Per la cassazione della sentenza del giudice di seconde cure l’Agenzia delle Entrate proponeva ricorso, affidandosi a due motivi di censura, alla Corte Suprema.
Gli Ermellini accolgono il ricorso del Fisco cassano la sentenza impugnata e rinviano alla CTR. I giudici di legittimità osservano che, ai sensi degli articoli 32 e 37 del D.P.R. n. 600 del 1973, l’utilizzazione dei dati risultanti dalle copie dei conti correnti bancari acquisiti dagli istituti di credito non può ritenersi limitata ai conti formalmente intestati alla società di capitali, ma riguarda anche quelli formalmente intestati ai soci, amministratori o procuratori generali, allorché risulti provata dall’Amministrazione Finanziaria, anche tramite presunzione, la natura fittizia dell’intestazione o, comunque, la sostanziale riferibilità all’ente dei conti medesimi o di alcuni loro singoli dati. Ne consegue che, una volta dimostrata la pertinenza alla società dei rapporti bancari intestati alle persone fisiche con essa collegate, l’Ufficio non è tenuto a provare che tutte le movimentazioni che risultano da quei rapporti rispecchino operazioni aziendali, ma al contrario la corretta interpretazione dell’art. 32 del D.P.R. 600 del 1973 impone alla società contribuente di dimostrare la estraneità di ciascuna di quelle operazioni alla propria attività di impresa (cfr. Cass. 20190/2010, n. 15217/2012 e n. 12625/2012).
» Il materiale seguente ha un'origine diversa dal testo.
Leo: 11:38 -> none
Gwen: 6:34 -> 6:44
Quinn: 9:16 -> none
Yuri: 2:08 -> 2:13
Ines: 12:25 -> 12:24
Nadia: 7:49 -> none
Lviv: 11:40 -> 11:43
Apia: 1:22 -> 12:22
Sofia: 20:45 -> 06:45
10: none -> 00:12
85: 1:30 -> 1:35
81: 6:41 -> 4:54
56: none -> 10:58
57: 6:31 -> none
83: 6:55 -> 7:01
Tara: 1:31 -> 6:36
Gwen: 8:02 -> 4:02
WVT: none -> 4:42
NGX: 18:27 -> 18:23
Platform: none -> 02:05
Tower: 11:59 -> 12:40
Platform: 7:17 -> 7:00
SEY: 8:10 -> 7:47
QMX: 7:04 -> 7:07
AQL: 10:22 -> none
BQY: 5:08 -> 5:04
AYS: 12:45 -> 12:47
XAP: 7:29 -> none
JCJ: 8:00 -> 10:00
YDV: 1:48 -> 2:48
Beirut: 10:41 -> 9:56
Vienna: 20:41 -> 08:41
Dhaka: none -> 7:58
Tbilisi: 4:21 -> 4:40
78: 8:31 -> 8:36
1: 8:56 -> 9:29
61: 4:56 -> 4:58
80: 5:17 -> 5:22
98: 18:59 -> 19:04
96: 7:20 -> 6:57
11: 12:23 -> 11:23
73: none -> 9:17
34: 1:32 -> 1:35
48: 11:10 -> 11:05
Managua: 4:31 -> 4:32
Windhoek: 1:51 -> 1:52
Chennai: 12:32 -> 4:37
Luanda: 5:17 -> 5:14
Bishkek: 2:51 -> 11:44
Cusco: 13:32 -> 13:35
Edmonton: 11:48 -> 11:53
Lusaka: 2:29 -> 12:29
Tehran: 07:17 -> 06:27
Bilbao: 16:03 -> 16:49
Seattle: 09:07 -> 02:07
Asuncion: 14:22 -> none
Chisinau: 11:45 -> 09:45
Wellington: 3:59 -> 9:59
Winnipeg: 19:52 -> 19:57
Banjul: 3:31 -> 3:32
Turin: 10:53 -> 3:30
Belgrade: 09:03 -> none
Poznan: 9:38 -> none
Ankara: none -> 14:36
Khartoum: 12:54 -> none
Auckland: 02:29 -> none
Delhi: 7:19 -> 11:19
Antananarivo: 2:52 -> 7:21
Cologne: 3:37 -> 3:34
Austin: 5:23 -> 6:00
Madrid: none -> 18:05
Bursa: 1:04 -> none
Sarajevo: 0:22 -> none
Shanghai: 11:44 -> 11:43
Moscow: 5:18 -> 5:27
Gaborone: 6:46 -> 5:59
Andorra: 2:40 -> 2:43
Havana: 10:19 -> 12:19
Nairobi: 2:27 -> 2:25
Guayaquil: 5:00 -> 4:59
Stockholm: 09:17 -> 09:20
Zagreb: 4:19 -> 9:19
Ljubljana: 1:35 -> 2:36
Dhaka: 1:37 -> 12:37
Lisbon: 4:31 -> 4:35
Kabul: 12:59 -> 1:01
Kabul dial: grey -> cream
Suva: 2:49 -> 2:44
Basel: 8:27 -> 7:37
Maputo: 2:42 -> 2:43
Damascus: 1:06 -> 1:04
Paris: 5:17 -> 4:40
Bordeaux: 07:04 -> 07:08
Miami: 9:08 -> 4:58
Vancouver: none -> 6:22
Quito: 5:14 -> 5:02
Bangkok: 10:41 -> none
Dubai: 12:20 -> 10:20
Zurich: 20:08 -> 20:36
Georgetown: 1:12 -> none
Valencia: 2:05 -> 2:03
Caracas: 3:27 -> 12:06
Alla luce di quanto affermato dai giudici nella sentenza in commento le movimentazioni sui conti correnti dei soci non possono essere attribuite automaticamente all’ente. Per cui grava sull’Ufficio finanziario l’onere di dimostrare, anche mediante presunzioni, la pertinenza alla società dei rapporti bancari intestati a terzi, cosa che non è avvenuta nel caso esaminato, concernente un accertamento bancario a carico di una SRL campana e dei suoi soci.
Pertanto l’Agenzia delle Entrata è obbligata a dimostrare l’interposizione fittizia o comunque la sostanziale imputabilità al contribuente delle risultanze dei rapporti intestati a terzi, legati da vincoli di natura familiare o economica (cfr. Cass. n. 19216 del 2007 e n. 16837 e n. 27176 del 2008). Di tale orientamento ormai prevalente l’Amministrazione Finanziaria ha preso atto subordinando l’estensibilità delle indagini ai conti dei terzi, alla dimostrazione che la titolarità dei rapporti sia fittizia (circolare n. 32/E del 19 ottobre 2006).